President of the Screen Actors Guild
- In office 1958–1959
- Preceded by: Leon Ames
- Succeeded by: Ronald Reagan

= Howard Keel =

American actor and singer (1919–2004)

Harold Clifford Keel (April 13, 1919 – November 7, 2004), professionally Howard Keel, was an American actor and singer known for his rich bass-baritone singing voice. He starred in a number of MGM musicals in the 1950s, including Show Boat (1951). He played the role of oil baron Clayton Farlow in the television series Dallas from 1981 to 1991.

==Early life==
Keel was born in Gillespie, Illinois, the younger of two sons born to Navyman-turned-coalminer Homer Keel and his wife, Grace Margaret (née Osterkamp). Howard's elder brother was Frederick William Keel. After his father's death in 1930, Keel and his mother moved to California, where he graduated from Fallbrook High School at age 17. He worked various odd jobs until settling at Douglas Aircraft Company as a "traveling representative". He was a long haul truck driver.

In the 1950s, the MGM publicity department stated that Keel's birth name was Harold Leek.

==Career==
At age 20, Keel was overheard singing by his landlady Mom Rider and was encouraged to take vocal lessons. One of his music heroes was the great baritone Lawrence Tibbett. Keel later remarked that learning that his own voice was a basso cantante was one of the greatest disappointments of his life. Nevertheless, his first public performance took place in the summer of 1941 when he played the role of Samuel the Prophet in Handel's oratorio Saul (singing a duet with bass-baritone George London).

In 1945, he made his Broadway debut as a vacation replacement for John Raitt in Carousel, playing the role of Billy Bigelow from August 20 - September 8, 1945. Two weeks later, on September 24, he took over the lead role of Curly in Oklahoma!, playing across the street at the St.

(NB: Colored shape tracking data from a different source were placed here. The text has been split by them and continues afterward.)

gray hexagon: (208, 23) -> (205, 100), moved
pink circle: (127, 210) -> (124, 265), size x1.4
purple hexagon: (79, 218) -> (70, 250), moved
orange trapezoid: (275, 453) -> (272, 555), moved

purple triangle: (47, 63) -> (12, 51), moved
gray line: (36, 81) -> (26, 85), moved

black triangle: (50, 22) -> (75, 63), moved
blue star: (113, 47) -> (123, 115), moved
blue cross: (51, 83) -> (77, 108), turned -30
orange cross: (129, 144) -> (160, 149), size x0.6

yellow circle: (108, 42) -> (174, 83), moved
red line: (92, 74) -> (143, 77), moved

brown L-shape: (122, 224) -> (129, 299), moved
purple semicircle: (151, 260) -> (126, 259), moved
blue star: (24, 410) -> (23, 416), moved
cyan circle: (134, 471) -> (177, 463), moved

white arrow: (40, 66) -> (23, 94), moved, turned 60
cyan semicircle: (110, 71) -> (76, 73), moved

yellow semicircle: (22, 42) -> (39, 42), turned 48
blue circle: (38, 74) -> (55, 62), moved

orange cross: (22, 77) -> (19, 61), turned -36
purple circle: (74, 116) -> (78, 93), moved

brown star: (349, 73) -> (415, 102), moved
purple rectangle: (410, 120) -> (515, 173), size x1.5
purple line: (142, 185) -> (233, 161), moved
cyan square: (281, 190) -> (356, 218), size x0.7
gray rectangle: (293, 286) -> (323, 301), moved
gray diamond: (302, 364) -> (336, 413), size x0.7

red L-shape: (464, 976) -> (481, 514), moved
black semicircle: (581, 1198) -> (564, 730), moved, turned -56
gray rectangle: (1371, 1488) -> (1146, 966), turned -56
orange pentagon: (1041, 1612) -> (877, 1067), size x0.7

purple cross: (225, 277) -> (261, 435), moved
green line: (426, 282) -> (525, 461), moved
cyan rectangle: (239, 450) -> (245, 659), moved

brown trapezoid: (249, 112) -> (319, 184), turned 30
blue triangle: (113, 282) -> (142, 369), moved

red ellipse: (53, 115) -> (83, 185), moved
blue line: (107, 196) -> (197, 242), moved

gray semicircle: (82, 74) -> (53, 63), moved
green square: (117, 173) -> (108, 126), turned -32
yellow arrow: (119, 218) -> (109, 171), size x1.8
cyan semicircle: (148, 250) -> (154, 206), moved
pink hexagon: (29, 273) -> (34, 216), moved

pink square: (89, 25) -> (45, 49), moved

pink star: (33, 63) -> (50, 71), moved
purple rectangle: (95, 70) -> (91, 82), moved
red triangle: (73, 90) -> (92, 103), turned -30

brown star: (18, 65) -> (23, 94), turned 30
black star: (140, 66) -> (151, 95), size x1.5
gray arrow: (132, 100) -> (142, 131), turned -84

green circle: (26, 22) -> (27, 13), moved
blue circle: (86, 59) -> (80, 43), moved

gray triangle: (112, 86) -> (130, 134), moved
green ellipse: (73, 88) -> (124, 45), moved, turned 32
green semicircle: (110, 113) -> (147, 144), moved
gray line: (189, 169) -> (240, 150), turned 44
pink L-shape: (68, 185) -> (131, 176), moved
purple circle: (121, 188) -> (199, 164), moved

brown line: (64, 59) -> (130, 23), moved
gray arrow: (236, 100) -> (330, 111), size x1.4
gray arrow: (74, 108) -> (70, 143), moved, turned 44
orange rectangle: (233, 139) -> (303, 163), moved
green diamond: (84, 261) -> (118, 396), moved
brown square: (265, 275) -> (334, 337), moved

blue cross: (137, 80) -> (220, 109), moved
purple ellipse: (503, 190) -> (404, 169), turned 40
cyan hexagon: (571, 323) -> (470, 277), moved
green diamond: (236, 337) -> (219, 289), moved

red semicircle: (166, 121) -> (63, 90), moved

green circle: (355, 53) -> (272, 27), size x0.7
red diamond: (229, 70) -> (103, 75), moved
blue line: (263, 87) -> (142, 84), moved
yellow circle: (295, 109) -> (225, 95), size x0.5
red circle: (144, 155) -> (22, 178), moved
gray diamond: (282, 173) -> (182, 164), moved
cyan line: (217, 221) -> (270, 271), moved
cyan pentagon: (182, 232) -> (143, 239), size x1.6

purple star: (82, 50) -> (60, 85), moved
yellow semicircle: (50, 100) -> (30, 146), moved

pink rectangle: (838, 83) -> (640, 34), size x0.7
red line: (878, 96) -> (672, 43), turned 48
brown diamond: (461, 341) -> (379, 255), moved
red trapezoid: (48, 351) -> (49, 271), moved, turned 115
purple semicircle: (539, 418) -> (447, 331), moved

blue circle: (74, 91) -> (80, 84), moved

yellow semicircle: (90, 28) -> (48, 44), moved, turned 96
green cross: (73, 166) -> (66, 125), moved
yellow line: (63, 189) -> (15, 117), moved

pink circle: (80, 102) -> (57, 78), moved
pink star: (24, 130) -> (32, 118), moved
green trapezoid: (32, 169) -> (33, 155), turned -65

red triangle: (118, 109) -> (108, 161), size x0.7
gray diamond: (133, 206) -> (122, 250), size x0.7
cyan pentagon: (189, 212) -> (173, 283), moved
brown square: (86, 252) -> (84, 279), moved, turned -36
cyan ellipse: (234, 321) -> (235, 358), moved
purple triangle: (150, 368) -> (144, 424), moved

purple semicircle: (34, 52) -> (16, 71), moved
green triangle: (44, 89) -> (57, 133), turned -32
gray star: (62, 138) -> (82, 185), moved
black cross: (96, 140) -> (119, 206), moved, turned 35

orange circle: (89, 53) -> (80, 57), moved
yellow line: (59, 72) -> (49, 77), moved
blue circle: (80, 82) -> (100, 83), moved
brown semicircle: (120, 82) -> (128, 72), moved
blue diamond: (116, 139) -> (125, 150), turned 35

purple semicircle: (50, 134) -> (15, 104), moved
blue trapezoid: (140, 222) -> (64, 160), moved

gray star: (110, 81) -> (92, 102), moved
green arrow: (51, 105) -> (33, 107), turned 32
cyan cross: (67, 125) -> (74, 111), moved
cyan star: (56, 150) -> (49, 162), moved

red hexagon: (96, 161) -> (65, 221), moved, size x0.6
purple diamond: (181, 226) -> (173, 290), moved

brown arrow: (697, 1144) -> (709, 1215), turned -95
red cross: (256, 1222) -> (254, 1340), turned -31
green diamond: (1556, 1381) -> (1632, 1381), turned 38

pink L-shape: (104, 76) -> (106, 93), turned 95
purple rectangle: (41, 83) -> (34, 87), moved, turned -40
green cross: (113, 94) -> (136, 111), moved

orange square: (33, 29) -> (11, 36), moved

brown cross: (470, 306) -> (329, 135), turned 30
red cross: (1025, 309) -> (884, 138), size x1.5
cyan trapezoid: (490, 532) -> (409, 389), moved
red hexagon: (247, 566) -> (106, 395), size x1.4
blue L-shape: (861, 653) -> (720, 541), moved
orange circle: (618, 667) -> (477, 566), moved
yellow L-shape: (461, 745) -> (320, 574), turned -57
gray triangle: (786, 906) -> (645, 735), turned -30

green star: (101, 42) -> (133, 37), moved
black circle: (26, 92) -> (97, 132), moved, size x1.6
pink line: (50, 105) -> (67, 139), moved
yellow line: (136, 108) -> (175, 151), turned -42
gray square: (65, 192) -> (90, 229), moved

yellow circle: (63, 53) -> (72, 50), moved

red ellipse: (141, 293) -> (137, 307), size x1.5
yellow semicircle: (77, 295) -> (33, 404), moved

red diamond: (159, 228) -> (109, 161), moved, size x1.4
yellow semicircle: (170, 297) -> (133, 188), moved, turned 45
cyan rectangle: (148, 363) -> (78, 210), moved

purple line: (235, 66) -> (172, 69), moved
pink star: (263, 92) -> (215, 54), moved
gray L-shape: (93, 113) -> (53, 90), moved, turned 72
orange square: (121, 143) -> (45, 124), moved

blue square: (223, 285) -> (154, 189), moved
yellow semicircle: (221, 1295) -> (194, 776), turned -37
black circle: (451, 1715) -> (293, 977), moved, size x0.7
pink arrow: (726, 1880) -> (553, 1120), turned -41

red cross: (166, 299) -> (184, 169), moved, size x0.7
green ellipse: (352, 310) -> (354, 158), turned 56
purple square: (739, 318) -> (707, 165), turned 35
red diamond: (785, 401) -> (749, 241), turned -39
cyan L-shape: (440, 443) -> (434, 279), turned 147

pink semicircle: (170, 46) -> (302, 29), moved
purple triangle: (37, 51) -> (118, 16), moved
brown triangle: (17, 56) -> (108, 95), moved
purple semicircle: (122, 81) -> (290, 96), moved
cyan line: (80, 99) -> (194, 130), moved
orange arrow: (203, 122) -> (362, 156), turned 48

James Theatre. He temporarily left Oklahoma! to fill-in once again for John Raitt, this time from June 3 - August 31, 1946, returning to Oklahoma! afterwards. In 1947, Oklahoma! became the first American postwar musical to travel to London, England, and Keel joined the production. On April 30, 1947, at the Drury Lane Theatre, the capacity audience (which included the future Queen Elizabeth II) demanded 14 encores.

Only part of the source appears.